It is cheap and easy to learn. It makes happy songs sound happier and sad songs sound sadder. It is still most welcome at a cabin, campfire or beach, but is gaining great favor with more serious musicians. It is all over the Internet and on TV shows from "Spongebob Squarepants" to "Glee."

It is the ukulele. And despite its small size, it's clearly not a toy, taking up decidedly more space on guitar-store walls and more time at concert halls.

"I could have never foreseen this five years ago," said Andy Bell, owner of Twin Town Guitars, which has started offering ukulele classes to meet the demand. Sales of the instrument are up at least 35 percent at the store, which has "a pile of ukuleles on back order," he said.

The Hawaiian instrument, which looks like a tiny guitar but actually is part of the lute family, is enjoying a resurgence in tough financial times. But "it started long before there was an economic downturn," Bell said.

One reason: "It really goes well with the voice," said Twin Cities aficionado David Kapell, "because it's a high, twinkly thing and the voice is more of a midrange thing. It just works well sonically, especially with the great American classics -- Tin Pan Alley, Broadway, songs that are fun to sing."

So, yes, there's a playful aspect to the ukulele's renaissance, but some people have embraced it for practical reasons, such as singer Lucy Michelle, who is 5 feet tall.

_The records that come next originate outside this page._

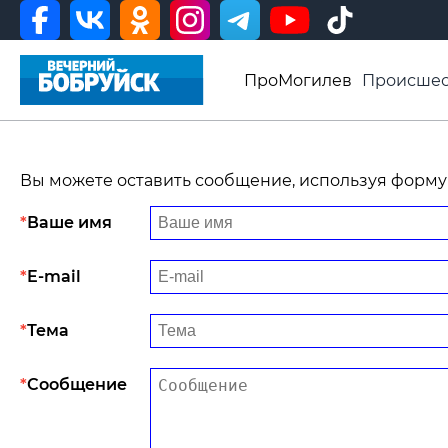
ПроМогилев
Происшес
История
Афиша
Св
Видео ВБ
Вы можете оставить сообщение, используя форму
Ваше имя
E-mail
Тема
Сообщение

She took up the uke at 18, "partly because the guitar is too big for me," she said. "I do get a lot of, 'Oh, it looks like a guitar on you,' from my friends. But everybody likes the sound of it."

Local (and far-flung) flavor

Michelle and the Velvet Lapelles, who play Dec. 4 at the Nomad World Pub in Minneapolis, and Molly Maher and Her Disbelievers, who perform every Wednesday at Nye's on E. Hennepin Avenue in Minneapolis, are hardly the first uke-infused Twin Cities acts. The most noteworthy? Tiny Tim, even if he married a Minneapolis woman long after he had tiptoed through the tulips.

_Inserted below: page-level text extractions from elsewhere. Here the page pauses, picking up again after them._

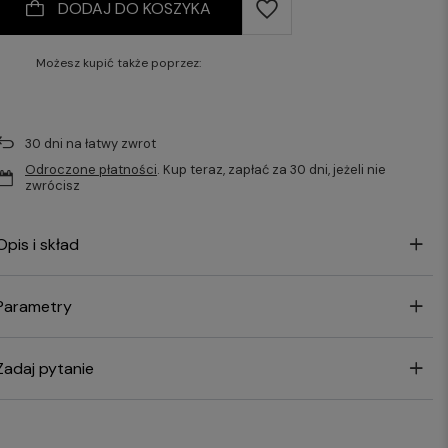
DODAJ DO KOSZYKA
Możesz kupić także poprzez:
30
dni na łatwy zwrot
Odroczone płatności
. Kup teraz, zapłać za 30 dni, jeżeli nie
zwrócisz
Opis i skład
Parametry
Zadaj pytanie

And his name should not be mentioned among longtime lovers of the instrument.

"Tiny Tim ruined the whole thing by making it into a joke," said Kapell, whose mother played the ukulele on Hawaii-bound planes filled with 3M executives during the 1950s.

That was the last heyday of the four-stringed instrument, as Arthur Godfrey plucked the uke every week on national TV and looming Hawaii statehood fueled intense interest in the islands' culture.

But the current surge goes well beyond plastic ukes, Don Ho crooning "Tiny Bubbles" or even a reprise of "Hawaii Five-O."

A raft of professional musicians play instruments that can costs hundreds of dollars. Even Fender now makes ukuleles.

YouTube videos featuring the astounding Jake Shimabukuro (especially on "While My Guitar Gently Weeps") and Julia Nunes have drawn millions of hits. The Ukulele Orchestra of England recently garnered rave reviews in New York. Rocker Amanda Palmer quickly sold out the first run of a ukulele-driven CD of Radiohead covers.

Some ukulele players are plugging the instruments into amps, and even those with inexpensive instruments are augmenting them with hand-wound strings from stores such as Twin Town or Podium in Minneapolis and Willie's American Guitars in St. Paul.

"The strings do a lot of the work, I think," Michelle said.

Simply a hoot

Still, the ukulele's appeal is elemental.

"You pick it up and after about five minutes you play it as well as 80 percent of the people who play it," said William Preston Robertson, a former Twin Citian who directed the documentary "Rock That Uke."

"It's just a sweet, joyful little instrument that anyone can play, and everyone should play," said Kapell, who invented Magnetic Poetry and has a collection of about 30 ukes. "It's so cute and so portable and so easy."

When Kapell's wife was in the hospital 12 years ago undergoing chemotherapy, he broke out a uke for the first time in years, "and that's all she wanted to hear, because it's happy and light and positive," he said. "It was really therapeutic for her."

The couple were later divorced, and the instrument provided some emotional therapy for Kapell on a trip to Brazil.

"At the beach, it's better than being a rock star," he said. "We ended up having circles of Brazilians singing Beatles songs. It's really conducive to singalong stuff."

Regardless of the tone, the ukulele tends to sell itself, Bell said.

"We have had a lot of moms and dads come into the store and buy 'em, sometimes to keep the kids away from Mom or Dad's guitar or banjo," he said. "And then they'll see it sitting somewhere and move it out of the way.

"And when they move it, they can't help but strum a little." No matter what kind of day you're having, he said, "you can't help but smile when you're holding it."